Attr. Jacobus or Iacomo Victor (Amsterdam 1640 ca. - 1705)
Still life with birds
Oil on canvas, cm 112 x 133
The still life examined here constitutes a rare example of the contemporary presence of live and dead animals in a single composition. Different ornithological species are neatly arranged on two rocky levels, reproduced with the utmost fidelity and adherence to reality. Mallards, pigeons, sparrows and a partridge perched on their backs can be recognized. The soft coats with different chromatic tones, with the characteristic streaks and color spots, together with the precise investigation of the various ornithological types, denote an observation of the real data typical of the seventeenth-century Flemish tradition. Another mallard, this time alive, seems to have just landed on the rock, almost observing the rich composition by moving its neck. Its characteristic colors, the bright green of the head and upper neck, the yellow of the beak and the orange of the legs characterize the painting and capture the viewer's attention. The flight of the dove in the foreground, seen from above, is splendid, the virtuosic pose and the luminosity of its feathers, in an elegant modulation of grays tending to white, denote the stylistic quality of this work. It was probably made by a Flemish artist working in Italy in the second half of the seventeenth century: close analogies can be found with the hunting scenes of Jacobus Victor. The author of the painting reveals a smoothed and light-soaked touch, the soft and delicate chromatic choices played on the tones of whites, grays and browns, as in the figure of the dove with spread wings, with the intense whites of its plumage, stand out vividly from the background the figures represented.
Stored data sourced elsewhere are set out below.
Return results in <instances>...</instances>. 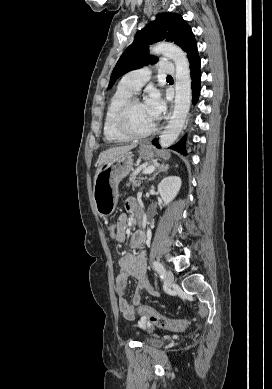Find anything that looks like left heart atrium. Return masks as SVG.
Here are the masks:
<instances>
[{"instance_id": "1", "label": "left heart atrium", "mask_w": 272, "mask_h": 389, "mask_svg": "<svg viewBox=\"0 0 272 389\" xmlns=\"http://www.w3.org/2000/svg\"><path fill=\"white\" fill-rule=\"evenodd\" d=\"M151 118L156 121L164 110V102L158 91H152L144 103Z\"/></svg>"}]
</instances>
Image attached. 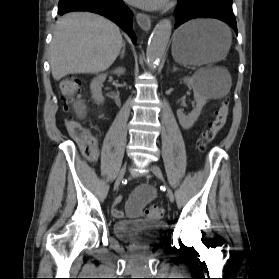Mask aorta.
I'll use <instances>...</instances> for the list:
<instances>
[{"mask_svg":"<svg viewBox=\"0 0 279 279\" xmlns=\"http://www.w3.org/2000/svg\"><path fill=\"white\" fill-rule=\"evenodd\" d=\"M171 30L170 19L161 20L154 28L146 51L148 65L151 69H155L162 60L171 36Z\"/></svg>","mask_w":279,"mask_h":279,"instance_id":"762f6f07","label":"aorta"}]
</instances>
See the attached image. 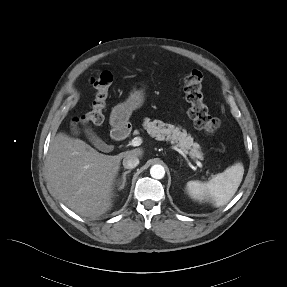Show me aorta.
Returning a JSON list of instances; mask_svg holds the SVG:
<instances>
[{
	"label": "aorta",
	"mask_w": 287,
	"mask_h": 287,
	"mask_svg": "<svg viewBox=\"0 0 287 287\" xmlns=\"http://www.w3.org/2000/svg\"><path fill=\"white\" fill-rule=\"evenodd\" d=\"M150 175L155 179H162L165 175V169L162 165H153L150 169Z\"/></svg>",
	"instance_id": "aorta-1"
}]
</instances>
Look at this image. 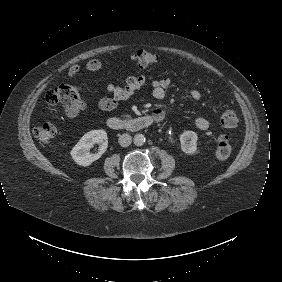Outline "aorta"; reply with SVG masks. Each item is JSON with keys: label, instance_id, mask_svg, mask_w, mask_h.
Returning a JSON list of instances; mask_svg holds the SVG:
<instances>
[{"label": "aorta", "instance_id": "aorta-1", "mask_svg": "<svg viewBox=\"0 0 282 282\" xmlns=\"http://www.w3.org/2000/svg\"><path fill=\"white\" fill-rule=\"evenodd\" d=\"M146 138L143 134H135L133 137V143L135 146H142L145 144Z\"/></svg>", "mask_w": 282, "mask_h": 282}]
</instances>
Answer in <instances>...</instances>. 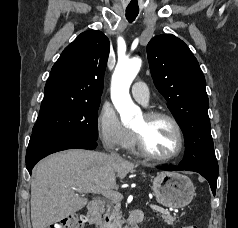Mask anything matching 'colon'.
Here are the masks:
<instances>
[{
	"instance_id": "5ec220e1",
	"label": "colon",
	"mask_w": 238,
	"mask_h": 228,
	"mask_svg": "<svg viewBox=\"0 0 238 228\" xmlns=\"http://www.w3.org/2000/svg\"><path fill=\"white\" fill-rule=\"evenodd\" d=\"M86 221V217L81 214L71 215L55 224L50 225L48 228H82ZM181 228H198L194 225H186Z\"/></svg>"
}]
</instances>
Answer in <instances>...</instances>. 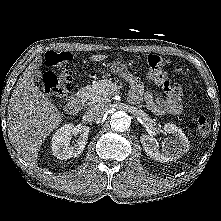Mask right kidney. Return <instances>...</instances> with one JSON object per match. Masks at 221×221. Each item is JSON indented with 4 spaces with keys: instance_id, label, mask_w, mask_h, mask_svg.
<instances>
[{
    "instance_id": "1",
    "label": "right kidney",
    "mask_w": 221,
    "mask_h": 221,
    "mask_svg": "<svg viewBox=\"0 0 221 221\" xmlns=\"http://www.w3.org/2000/svg\"><path fill=\"white\" fill-rule=\"evenodd\" d=\"M89 130L88 126L83 125L74 126L71 123L63 125L51 139L53 155L64 160L81 154L86 146ZM73 136H79V138L76 143L70 145Z\"/></svg>"
}]
</instances>
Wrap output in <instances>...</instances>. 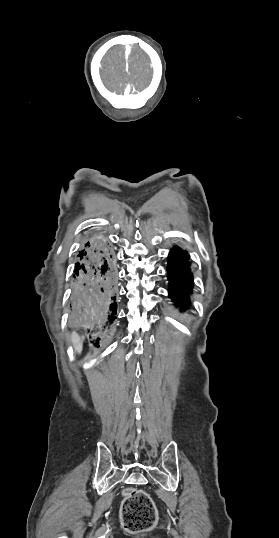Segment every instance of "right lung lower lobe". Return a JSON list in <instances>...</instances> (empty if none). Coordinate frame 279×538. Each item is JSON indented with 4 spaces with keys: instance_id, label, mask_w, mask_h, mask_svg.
Returning <instances> with one entry per match:
<instances>
[{
    "instance_id": "98d812e1",
    "label": "right lung lower lobe",
    "mask_w": 279,
    "mask_h": 538,
    "mask_svg": "<svg viewBox=\"0 0 279 538\" xmlns=\"http://www.w3.org/2000/svg\"><path fill=\"white\" fill-rule=\"evenodd\" d=\"M73 277L70 325L90 334L103 332L116 319L119 300L114 250L104 236L83 244Z\"/></svg>"
}]
</instances>
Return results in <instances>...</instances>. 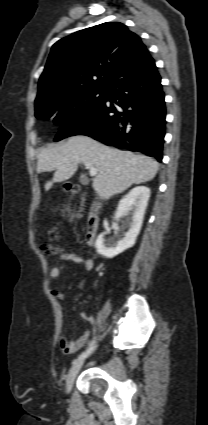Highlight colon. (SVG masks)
<instances>
[{
	"label": "colon",
	"mask_w": 208,
	"mask_h": 425,
	"mask_svg": "<svg viewBox=\"0 0 208 425\" xmlns=\"http://www.w3.org/2000/svg\"><path fill=\"white\" fill-rule=\"evenodd\" d=\"M64 190L71 193H78L79 188L78 186L73 184H66L64 186ZM80 215H81V210L79 209L72 212L71 214L72 218L80 217ZM42 250L47 256H56L59 253V248L51 243H44L42 245Z\"/></svg>",
	"instance_id": "1"
}]
</instances>
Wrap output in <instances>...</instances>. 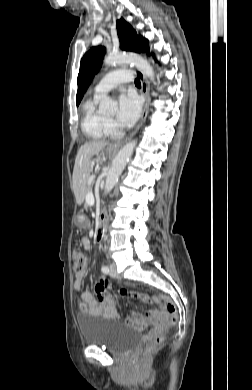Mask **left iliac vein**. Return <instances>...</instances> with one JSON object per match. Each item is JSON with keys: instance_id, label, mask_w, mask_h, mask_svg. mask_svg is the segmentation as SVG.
Listing matches in <instances>:
<instances>
[{"instance_id": "left-iliac-vein-1", "label": "left iliac vein", "mask_w": 252, "mask_h": 390, "mask_svg": "<svg viewBox=\"0 0 252 390\" xmlns=\"http://www.w3.org/2000/svg\"><path fill=\"white\" fill-rule=\"evenodd\" d=\"M109 274L113 278H118L119 277L118 272L116 270V265L115 264L110 265Z\"/></svg>"}]
</instances>
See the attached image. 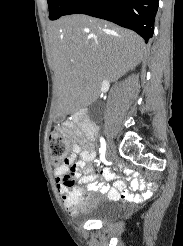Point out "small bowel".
Masks as SVG:
<instances>
[{
  "label": "small bowel",
  "mask_w": 183,
  "mask_h": 246,
  "mask_svg": "<svg viewBox=\"0 0 183 246\" xmlns=\"http://www.w3.org/2000/svg\"><path fill=\"white\" fill-rule=\"evenodd\" d=\"M93 139L89 138L88 142L83 141L80 144L72 145L68 157V164L54 169L57 190L65 207L72 214H76L79 211L88 208L92 204L94 197L92 195L84 196L80 189L70 190V187L73 184H66L64 178H74V181L77 180L84 184L88 190L106 194L111 200H118L120 198L135 200L141 198L140 196L126 191L125 179L128 178L133 179L131 183L132 189H148V184H145L144 180L140 178V174H135L136 170L131 169V165H118L117 169L114 170V173H112L108 167L102 168L100 171L101 176L107 180L115 178V186L110 188L102 183L96 185L97 175L93 166L90 164L96 157V153L91 144ZM77 154H80V159L75 161ZM117 174H125V179ZM142 198H151V193H142ZM75 199H81L83 201V206L81 208H73L71 206Z\"/></svg>",
  "instance_id": "obj_1"
}]
</instances>
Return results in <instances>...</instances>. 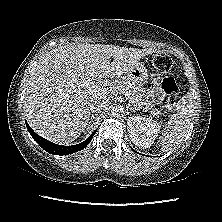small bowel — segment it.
<instances>
[{"mask_svg": "<svg viewBox=\"0 0 222 222\" xmlns=\"http://www.w3.org/2000/svg\"><path fill=\"white\" fill-rule=\"evenodd\" d=\"M150 95L151 97H160L161 96V87H160V81L155 80L151 89H150Z\"/></svg>", "mask_w": 222, "mask_h": 222, "instance_id": "small-bowel-1", "label": "small bowel"}]
</instances>
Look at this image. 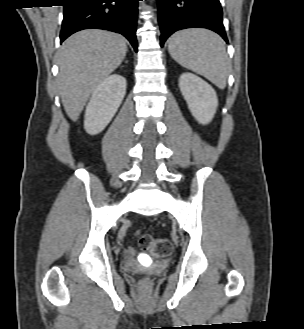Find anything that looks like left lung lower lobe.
<instances>
[{"instance_id": "1", "label": "left lung lower lobe", "mask_w": 304, "mask_h": 329, "mask_svg": "<svg viewBox=\"0 0 304 329\" xmlns=\"http://www.w3.org/2000/svg\"><path fill=\"white\" fill-rule=\"evenodd\" d=\"M161 46L175 31L203 27L218 33L227 43L219 0H157Z\"/></svg>"}]
</instances>
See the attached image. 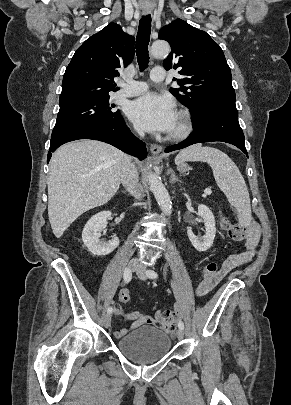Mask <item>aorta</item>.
<instances>
[{
	"label": "aorta",
	"mask_w": 291,
	"mask_h": 405,
	"mask_svg": "<svg viewBox=\"0 0 291 405\" xmlns=\"http://www.w3.org/2000/svg\"><path fill=\"white\" fill-rule=\"evenodd\" d=\"M170 52L169 44L164 40H157L152 44L151 53L155 58H163ZM148 184L161 210L170 215L172 212V202L167 189L155 173L148 175Z\"/></svg>",
	"instance_id": "1"
}]
</instances>
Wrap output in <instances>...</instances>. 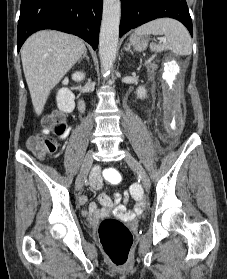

Precise and refined color selections distinguish and qualify the painter through an intensity of light that permeates and invigorates his subjects, the pigeons in particular, favorite creatures or at least favorite actors of his scenes. We find them, for example, in the specimens of the Pinacoteca of Cremona, one of which, with Three pigeons on a plane, fully reveals the soft pictorial liveliness and an effective luminosity that floods every detail with gray and blue tones, cold but delicate, which announce us the encounter with the atmosphere of his land.